In 1966, his two young engineers, Giampaolo Dallara and Giampaolo Stanzani, came up with a new concept for a high-powered touring car. The now-famous designer Marcello Gandini made his name by creating an eye-popping body for it, based on the racing cars of the era. Lamborghini named the new beast the Miura, after the Spanish fighting bulls of Seville (and Ferruccio Lamborghini's Taurus birth sign), and it became a sensation. From then on, all the cars would have names associated with Spain and bulls, with very few exceptions, notably the Countach, an expletive in the Piedmontese dialect—according to company legend, the first word uttered by stylist Nuccio Bertone when he laid eyes on the model's prototype.
When the world economy nosedived in the late 1970s, the market for exclusive luxury sports cars dived with it. In 1987 the company was purchased by Chrysler, then in 1994 Chrysler sold it to a group of Indonesian investors, who in turn sold it to Audi in 1998. Audi has invested heavily into restoring the company into another jewel in Italy's Motor Valley crown. 2014 was a record year for sales, with over 2500 sold, mostly in the US, Germany, the UK and Japan.

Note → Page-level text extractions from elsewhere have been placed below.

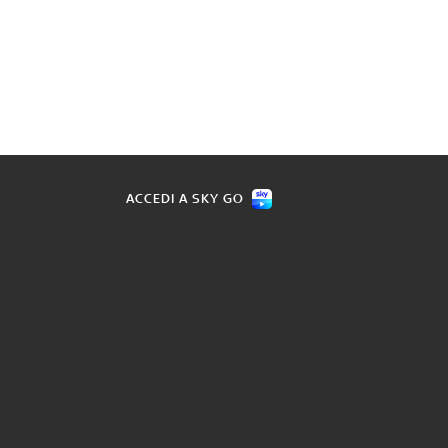
ACCEDI A SKY GO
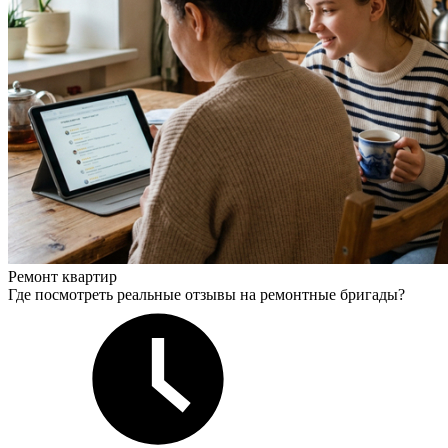
Ремонт квартир
Где посмотреть реальные отзывы на ремонтные бригады?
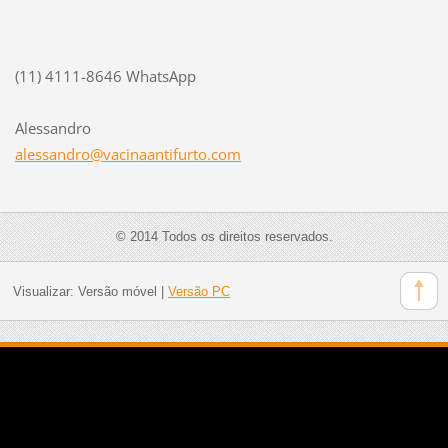
(11) 4111-8646 WhatsApp
Alessandro
alessand
ro@vacin
aantifur
to.com
© 2014 Todos os direitos reservados.
Visualizar:
Versão móvel
|
Versão PC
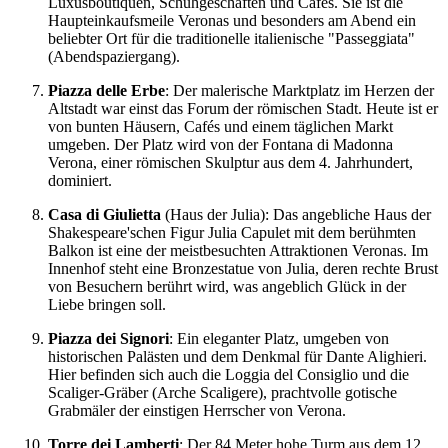
Luxusboutiquen, Schuhgeschäften und Cafés. Sie ist die
Haupteinkaufsmeile Veronas und besonders am Abend ein
beliebter Ort für die traditionelle italienische "Passeggiata"
(Abendspaziergang).
Piazza delle Erbe
: Der malerische Marktplatz im Herzen der
Altstadt war einst das Forum der römischen Stadt. Heute ist er
von bunten Häusern, Cafés und einem täglichen Markt
umgeben. Der Platz wird von der Fontana di Madonna
Verona, einer römischen Skulptur aus dem 4. Jahrhundert,
dominiert.
Casa di Giulietta
(Haus der Julia): Das angebliche Haus der
Shakespeare'schen Figur Julia Capulet mit dem berühmten
Balkon ist eine der meistbesuchten Attraktionen Veronas. Im
Innenhof steht eine Bronzestatue von Julia, deren rechte Brust
von Besuchern berührt wird, was angeblich Glück in der
Liebe bringen soll.
Piazza dei Signori
: Ein eleganter Platz, umgeben von
historischen Palästen und dem Denkmal für Dante Alighieri.
Hier befinden sich auch die Loggia del Consiglio und die
Scaliger-Gräber (Arche Scaligere), prachtvolle gotische
Grabmäler der einstigen Herrscher von Verona.
Torre dei Lamberti
: Der 84 Meter hohe Turm aus dem 12.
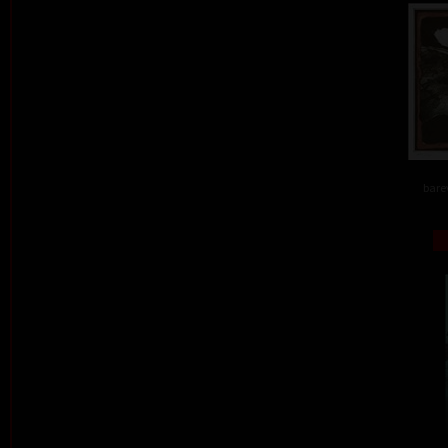
barev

This museum opened in 2001 on two floors of Ferruccio Lamborghini's original factory building. It houses many a gleaming beast (look, but don't touch!), including one of the original 350 GTs, the Countach S, the Jalpa, the Espada, the Sesto Elemento, the Reventón, and the Murciélago (the 'Bat', also the name of a legendary bull of 1879, spared in the ring for his courage). Photos, motors and more tell the story, and if you hang out long enough, you can see the latest models being test driven on Via Modena, right in front of the museum.
Via Modena 12, Sant'Agata Bolognese. From Bologna coach station in Piazza XX Settembre, take bus No. 576 to Crevalcore (approx. 55 min); get off at the bus stop S. Agata B. Chiesa Frati and walk five minutes to the factory.
Hours Apr-Oct daily 9.30am-7pm; Nov-Mar Mon-Sat 9.30-6pm
Adm €15, reductions €12; under age 6 free. Combination museum visits and factory tours are available (except during the first three weeks of August) by reservation only on the website €50, ages 6-14 €20, no admission for under 6.